Work to complete
From the line containing "Vedi sulla mappa" to the line containing "英文名称：SODIUM ERYTHORBATE" in the entries below, reproduce every line exactly, ends included. Nothing else belongs in the copy, and no pictures.

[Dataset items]
----
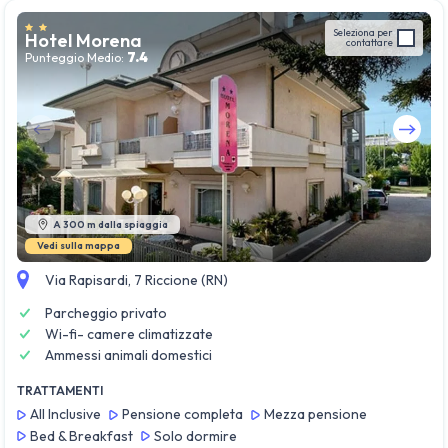
Seleziona per
Hotel Morena
contattare
7.4
Punteggio Medio:
Guarda tutte le foto
A 300 m dalla spiaggia
Vedi sulla mappa
Via Rapisardi, 7 Riccione (RN)
Parcheggio privato
Wi-fi- camere climatizzate
Ammessi animali domestici
TRATTAMENTI
All Inclusive
Pensione completa
Mezza pensione
Bed & Breakfast
Solo dormire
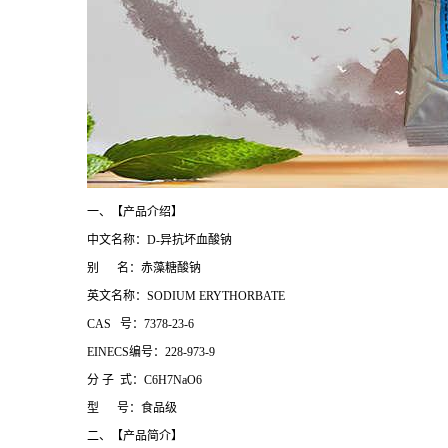
一、【产品介绍】
中文名称：D-异抗坏血酸钠
别 名：赤藻糖酸钠
英文名称：SODIUM ERYTHORBATE
CAS 号：7378-23-6
EINECS编号：228-973-9
分 子 式：C6H7NaO6
型 号：食品级
二、【产品简介】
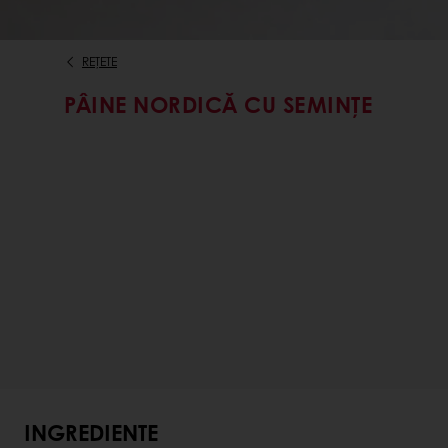
REȚETE
PÂINE NORDICĂ CU SEMINȚE
INGREDIENTE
----
Exercise solution
Vedi sulla mappa
Via Rapisardi, 7 Riccione (RN)
Parcheggio privato
Wi-fi- camere climatizzate
Ammessi animali domestici
TRATTAMENTI
All Inclusive
Pensione completa
Mezza pensione
Bed & Breakfast
Solo dormire
一、【产品介绍】
中文名称：D-异抗坏血酸钠
别 名：赤藻糖酸钠
英文名称：SODIUM ERYTHORBATE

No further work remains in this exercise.